McKee’s responsibility is to manage all of SigEp’s leadership programs and events; therefore he initially desired to attend this trip in order to gain insight into how to improve future trips, allowing them to “have an even greater impact on the men.”
“Each day we challenged [the undergraduates], encouraged them, and debated with them … and each day there seemed to be growth and additional insights popping up everywhere. As a Ph.D. student studying men and masculinity and writing my dissertation on the experiences of college men, I was extremely excited to host a session for the guys on better understanding themselves and their masculinity ... which they latched on to and discussed for hours ... and many of them said it was their favorite topic to talk about. The plan is to write this conversation topic into the curriculum for future trips,” McKee explained.
McKee added that he is “re-inspired and re-energized” to do his work at SigEp headquarters. To add, the quest enabled him to see how using his cell-phone and computer frequently was taking away from his life.
He said, “I am re-inspired and re-energized not just because of what I saw in the undergrads, but also from what I saw from myself and the other mentors. Going on trips like this with exceptional students is what working in education is all about … Also, being unplugged for so many days helped me realize how much of my life has passed by while I was on my computer or cellphone. So I have done a better job unplugging back in the state and not getting back into my old stupid routines.
Lastly, I am a better man as a result of this trip. It is hard to go on a trip like this with so many exceptional men and not become a better man simply as a result of being around these types of individuals. They all had great stories, had overcome obstacles, achieved amazing things, stayed humbled, and that is something I take from each one of them. We are all different men as a result of this trip, we are all more balanced men.”
Messersmith encourages sorority and fraternity members to seek out what their organization has to offer, even after graduation.

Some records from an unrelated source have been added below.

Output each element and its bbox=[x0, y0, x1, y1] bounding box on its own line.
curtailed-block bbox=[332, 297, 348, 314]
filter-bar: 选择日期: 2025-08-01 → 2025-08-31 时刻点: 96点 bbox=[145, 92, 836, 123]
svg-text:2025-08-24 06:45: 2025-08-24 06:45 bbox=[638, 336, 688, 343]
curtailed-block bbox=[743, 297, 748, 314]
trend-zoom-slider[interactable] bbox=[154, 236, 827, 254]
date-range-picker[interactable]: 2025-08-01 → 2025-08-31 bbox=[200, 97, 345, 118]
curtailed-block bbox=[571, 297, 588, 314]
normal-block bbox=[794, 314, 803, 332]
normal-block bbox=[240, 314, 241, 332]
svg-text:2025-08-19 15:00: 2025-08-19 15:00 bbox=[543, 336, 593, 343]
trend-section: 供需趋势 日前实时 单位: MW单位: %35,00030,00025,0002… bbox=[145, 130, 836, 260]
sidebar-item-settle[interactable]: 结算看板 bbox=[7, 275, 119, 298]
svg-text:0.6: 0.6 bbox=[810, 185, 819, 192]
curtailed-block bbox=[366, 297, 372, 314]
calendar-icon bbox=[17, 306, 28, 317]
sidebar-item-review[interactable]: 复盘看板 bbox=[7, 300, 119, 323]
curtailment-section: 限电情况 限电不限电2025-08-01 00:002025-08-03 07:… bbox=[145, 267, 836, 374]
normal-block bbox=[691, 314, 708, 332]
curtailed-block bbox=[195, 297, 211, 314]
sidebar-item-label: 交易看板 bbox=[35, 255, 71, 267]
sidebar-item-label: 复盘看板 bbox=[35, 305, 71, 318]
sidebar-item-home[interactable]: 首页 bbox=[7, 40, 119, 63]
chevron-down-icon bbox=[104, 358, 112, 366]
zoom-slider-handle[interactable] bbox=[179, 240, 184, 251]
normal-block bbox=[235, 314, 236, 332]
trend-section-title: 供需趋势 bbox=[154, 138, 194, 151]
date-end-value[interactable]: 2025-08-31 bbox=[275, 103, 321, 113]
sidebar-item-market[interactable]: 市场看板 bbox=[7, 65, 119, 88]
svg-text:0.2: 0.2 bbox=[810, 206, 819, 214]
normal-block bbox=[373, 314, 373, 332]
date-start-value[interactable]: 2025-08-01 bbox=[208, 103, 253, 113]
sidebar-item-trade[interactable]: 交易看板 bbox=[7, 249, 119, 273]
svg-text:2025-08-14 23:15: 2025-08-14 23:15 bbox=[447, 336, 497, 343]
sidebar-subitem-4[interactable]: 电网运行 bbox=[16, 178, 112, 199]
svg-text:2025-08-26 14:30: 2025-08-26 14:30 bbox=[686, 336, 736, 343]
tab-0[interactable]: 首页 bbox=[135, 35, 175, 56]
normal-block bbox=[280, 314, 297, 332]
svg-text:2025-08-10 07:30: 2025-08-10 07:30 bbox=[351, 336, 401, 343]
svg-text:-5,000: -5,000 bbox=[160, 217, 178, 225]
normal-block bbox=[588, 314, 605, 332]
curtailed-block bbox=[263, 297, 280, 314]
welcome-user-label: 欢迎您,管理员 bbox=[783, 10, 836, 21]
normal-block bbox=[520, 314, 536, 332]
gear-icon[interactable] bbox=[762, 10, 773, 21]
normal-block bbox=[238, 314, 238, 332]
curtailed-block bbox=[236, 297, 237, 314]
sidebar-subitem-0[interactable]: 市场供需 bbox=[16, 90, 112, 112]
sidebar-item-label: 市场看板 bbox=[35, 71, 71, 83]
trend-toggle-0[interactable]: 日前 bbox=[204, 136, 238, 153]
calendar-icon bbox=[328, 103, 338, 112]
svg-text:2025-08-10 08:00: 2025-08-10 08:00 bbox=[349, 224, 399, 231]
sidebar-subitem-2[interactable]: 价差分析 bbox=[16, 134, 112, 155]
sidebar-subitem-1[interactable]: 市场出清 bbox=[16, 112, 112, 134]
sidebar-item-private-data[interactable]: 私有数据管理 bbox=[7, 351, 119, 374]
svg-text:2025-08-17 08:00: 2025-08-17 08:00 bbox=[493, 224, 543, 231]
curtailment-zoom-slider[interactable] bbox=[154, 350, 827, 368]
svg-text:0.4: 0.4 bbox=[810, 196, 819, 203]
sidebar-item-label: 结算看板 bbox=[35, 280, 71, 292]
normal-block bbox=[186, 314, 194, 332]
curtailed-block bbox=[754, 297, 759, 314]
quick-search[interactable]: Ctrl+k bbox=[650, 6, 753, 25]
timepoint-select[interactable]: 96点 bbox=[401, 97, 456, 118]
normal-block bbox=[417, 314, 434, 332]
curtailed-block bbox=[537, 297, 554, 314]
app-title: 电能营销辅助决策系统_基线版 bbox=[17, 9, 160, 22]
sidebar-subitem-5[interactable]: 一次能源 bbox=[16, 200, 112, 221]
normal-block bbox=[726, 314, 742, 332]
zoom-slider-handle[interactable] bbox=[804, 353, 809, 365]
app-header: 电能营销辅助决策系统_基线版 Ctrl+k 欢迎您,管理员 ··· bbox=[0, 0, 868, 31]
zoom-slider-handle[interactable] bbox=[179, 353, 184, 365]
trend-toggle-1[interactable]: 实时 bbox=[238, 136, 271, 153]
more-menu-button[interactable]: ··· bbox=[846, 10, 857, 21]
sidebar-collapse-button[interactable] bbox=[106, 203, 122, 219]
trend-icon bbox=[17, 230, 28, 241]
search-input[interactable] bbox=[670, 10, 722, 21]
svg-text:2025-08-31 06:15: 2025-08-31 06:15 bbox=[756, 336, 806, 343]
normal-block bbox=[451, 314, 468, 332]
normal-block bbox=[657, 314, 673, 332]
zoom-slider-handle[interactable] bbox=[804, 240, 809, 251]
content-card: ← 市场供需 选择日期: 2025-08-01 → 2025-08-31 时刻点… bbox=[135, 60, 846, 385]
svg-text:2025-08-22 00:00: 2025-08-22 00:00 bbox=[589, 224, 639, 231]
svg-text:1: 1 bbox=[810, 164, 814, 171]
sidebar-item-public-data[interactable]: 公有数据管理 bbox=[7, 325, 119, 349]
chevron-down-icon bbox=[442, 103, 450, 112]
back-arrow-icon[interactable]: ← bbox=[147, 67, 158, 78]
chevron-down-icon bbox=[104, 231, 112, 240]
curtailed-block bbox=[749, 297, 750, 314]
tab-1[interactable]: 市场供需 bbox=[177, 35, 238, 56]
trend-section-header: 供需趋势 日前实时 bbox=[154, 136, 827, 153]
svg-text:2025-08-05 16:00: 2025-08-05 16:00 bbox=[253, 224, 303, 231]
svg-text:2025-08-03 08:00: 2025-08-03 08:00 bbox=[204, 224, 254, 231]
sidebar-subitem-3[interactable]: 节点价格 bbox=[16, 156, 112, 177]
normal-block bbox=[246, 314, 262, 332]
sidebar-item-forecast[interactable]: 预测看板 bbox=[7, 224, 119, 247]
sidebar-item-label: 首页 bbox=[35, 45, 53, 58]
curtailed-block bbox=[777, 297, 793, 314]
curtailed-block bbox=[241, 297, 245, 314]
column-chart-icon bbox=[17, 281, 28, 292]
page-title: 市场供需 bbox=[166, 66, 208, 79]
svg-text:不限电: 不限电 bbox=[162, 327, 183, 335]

“A lot of people when they join fraternities and sororities think that it’s four and done, like they’re going to do their four years and they’re out. A fraternal experience can be life changing and it can continue to change your life. Sig Ep has transformed my life … I am a different person because of Sig Ep,” he added. “I truly believe that if people join fraternal organizations, it can change their lives forever but they have to be open to it.”